▶ _Supplied information_:

Start of Block

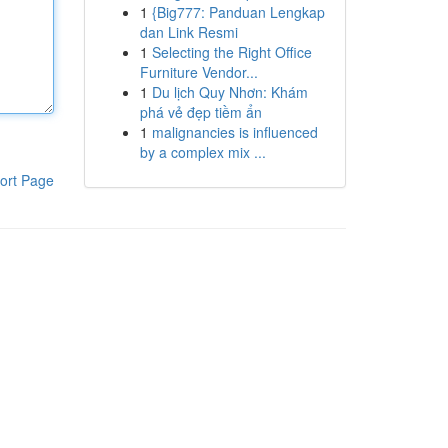
1
{Big777: Panduan Lengkap
dan Link Resmi
1
Selecting the Right Office
Furniture Vendor...
1
Du lịch Quy Nhơn: Khám
phá vẻ đẹp tiềm ẩn
1
malignancies is influenced
by a complex mix ...
ort Page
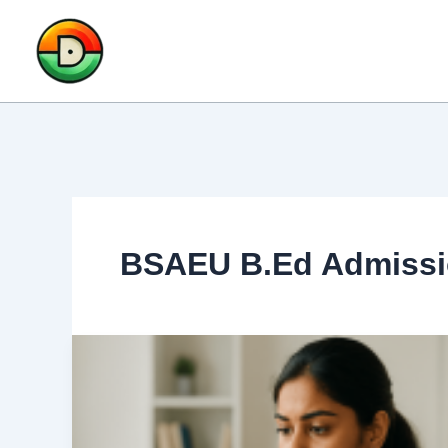
Skip
to
content
BSAEU B.Ed Admissi
BSAEU
B.Ed
Admission
2025:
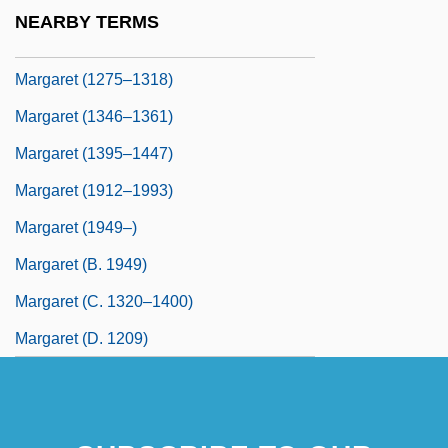
Margam, Kate
NEARBY TERMS
Margaret (1240–1275)
Margaret (1275–1318)
Margaret (1346–1361)
Margaret (1395–1447)
Margaret (1912–1993)
Margaret (1949–)
Margaret (b. 1949)
Margaret (c. 1320–1400)
Margaret (d. 1209)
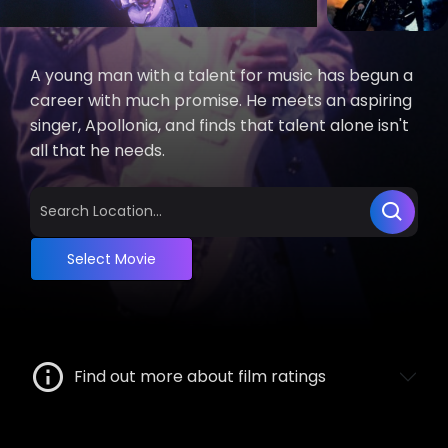
A young man with a talent for music has begun a
career with much promise. He meets an aspiring
singer, Apollonia, and finds that talent alone isn't
all that he needs.
Select Movie
Find out more about film ratings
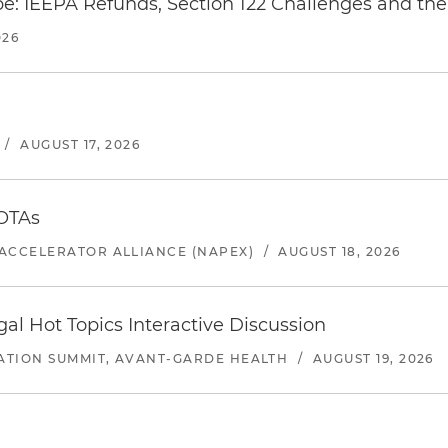
e: IEEPA Refunds, Section 122 Challenges and the 
026
/
AUGUST 17, 2026
 OTAs
ACCELERATOR ALLIANCE (NAPEX)
/
AUGUST 18, 2026
l Hot Topics Interactive Discussion
ATION SUMMIT, AVANT-GARDE HEALTH
/
AUGUST 19, 2026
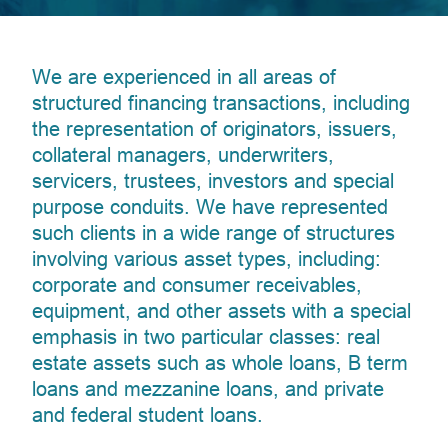
We are experienced in all areas of
structured financing transactions, including
the representation of originators, issuers,
collateral managers, underwriters,
servicers, trustees, investors and special
purpose conduits. We have represented
such clients in a wide range of structures
involving various asset types, including:
corporate and consumer receivables,
equipment, and other assets with a special
emphasis in two particular classes: real
estate assets such as whole loans, B term
loans and mezzanine loans, and private
and federal student loans.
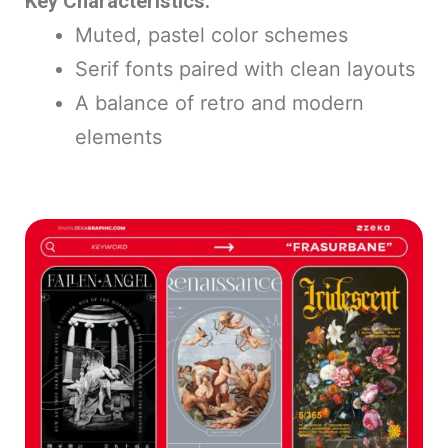
Key Characteristics:
Muted, pastel color schemes
Serif fonts paired with clean layouts
A balance of retro and modern
elements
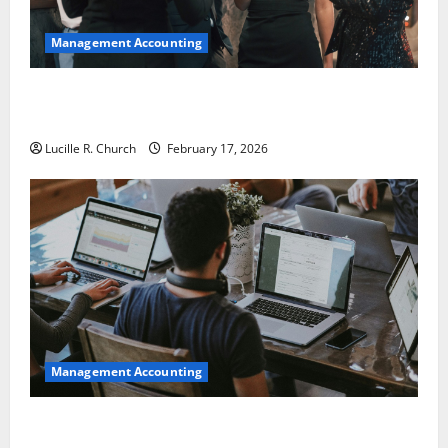
Management Accounting
5 Memorable Ideas to Turn Your Event Into a
Guaranteed Success
Lucille R. Church
February 17, 2026
Management Accounting
How a SaaS Marketing Agency Can Drive Growth for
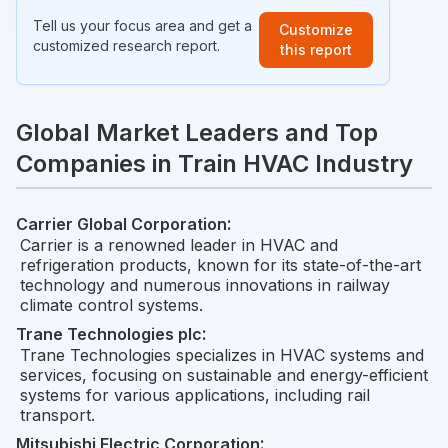
Tell us your focus area and get a
Customize
customized research report.
this report
Global Market Leaders and Top
Companies in Train HVAC Industry
Carrier Global Corporation
:
Carrier is a renowned leader in HVAC and
refrigeration products, known for its state-of-the-art
technology and numerous innovations in railway
climate control systems.
Trane Technologies plc
:
Trane Technologies specializes in HVAC systems and
services, focusing on sustainable and energy-efficient
systems for various applications, including rail
transport.
Mitsubishi Electric Corporation
:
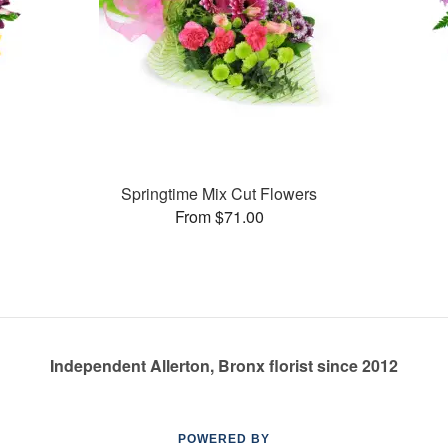
Springtime Mix Cut Flowers
From $71.00
Independent Allerton, Bronx florist since 2012
POWERED BY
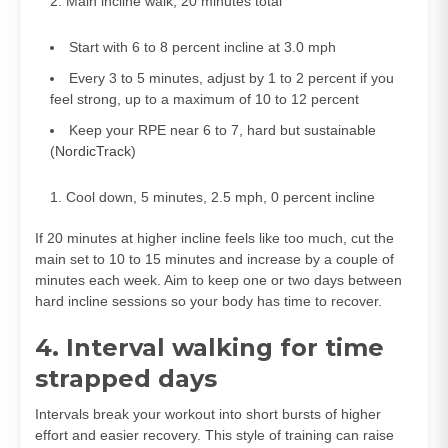
Main incline walk, 20 minutes total
Start with 6 to 8 percent incline at 3.0 mph
Every 3 to 5 minutes, adjust by 1 to 2 percent if you
feel strong, up to a maximum of 10 to 12 percent
Keep your RPE near 6 to 7, hard but sustainable
(
NordicTrack
)
Cool down, 5 minutes, 2.5 mph, 0 percent incline
If 20 minutes at higher incline feels like too much, cut the
main set to 10 to 15 minutes and increase by a couple of
minutes each week. Aim to keep one or two days between
hard incline sessions so your body has time to recover.
4. Interval walking for time
strapped days
Intervals break your workout into short bursts of higher
effort and easier recovery. This style of training can raise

End of Block

▶ _What is required_:
Since the pictures don't belong in the copy, copy only the rest of the entries above exactly.

▶ _Response to the exercise_:
1
{Big777: Panduan Lengkap
dan Link Resmi
1
Selecting the Right Office
Furniture Vendor...
1
Du lịch Quy Nhơn: Khám
phá vẻ đẹp tiềm ẩn
1
malignancies is influenced
by a complex mix ...
ort Page
Skip
to
content
BSAEU B.Ed Admissi
BSAEU
B.Ed
Admission
2025:
Margam, Kate
NEARBY TERMS
Margaret (1240–1275)
Margaret (1275–1318)
Margaret (1346–1361)
Margaret (1395–1447)
Margaret (1912–1993)
Margaret (1949–)
Margaret (b. 1949)
Margaret (c. 1320–1400)
Margaret (d. 1209)
A young man with a talent for music has begun a
career with much promise. He meets an aspiring
singer, Apollonia, and finds that talent alone isn't
all that he needs.
Select Movie
Find out more about film ratings
e: IEEPA Refunds, Section 122 Challenges and the 
026
/
AUGUST 17, 2026
 OTAs
ACCELERATOR ALLIANCE (NAPEX)
/
AUGUST 18, 2026
l Hot Topics Interactive Discussion
ATION SUMMIT, AVANT-GARDE HEALTH
/
AUGUST 19, 2026
We are experienced in all areas of
structured financing transactions, including
the representation of originators, issuers,
collateral managers, underwriters,
servicers, trustees, investors and special
purpose conduits. We have represented
such clients in a wide range of structures
involving various asset types, including:
corporate and consumer receivables,
equipment, and other assets with a special
emphasis in two particular classes: real
estate assets such as whole loans, B term
loans and mezzanine loans, and private
and federal student loans.
Key Characteristics:
Muted, pastel color schemes
Serif fonts paired with clean layouts
A balance of retro and modern
elements
Management Accounting
5 Memorable Ideas to Turn Your Event Into a
Guaranteed Success
Lucille R. Church
February 17, 2026
Management Accounting
How a SaaS Marketing Agency Can Drive Growth for
Tell us your focus area and get a
Customize
customized research report.
this report
Global Market Leaders and Top
Companies in Train HVAC Industry
Carrier Global Corporation
:
Carrier is a renowned leader in HVAC and
refrigeration products, known for its state-of-the-art
technology and numerous innovations in railway
climate control systems.
Trane Technologies plc
:
Trane Technologies specializes in HVAC systems and
services, focusing on sustainable and energy-efficient
systems for various applications, including rail
transport.
Mitsubishi Electric Corporation
:
Springtime Mix Cut Flowers
From $71.00
Independent Allerton, Bronx florist since 2012
POWERED BY
Main incline walk, 20 minutes total
Start with 6 to 8 percent incline at 3.0 mph
Every 3 to 5 minutes, adjust by 1 to 2 percent if you
feel strong, up to a maximum of 10 to 12 percent
Keep your RPE near 6 to 7, hard but sustainable
(
NordicTrack
)
Cool down, 5 minutes, 2.5 mph, 0 percent incline
If 20 minutes at higher incline feels like too much, cut the
main set to 10 to 15 minutes and increase by a couple of
minutes each week. Aim to keep one or two days between
hard incline sessions so your body has time to recover.
4. Interval walking for time
strapped days
Intervals break your workout into short bursts of higher
effort and easier recovery. This style of training can raise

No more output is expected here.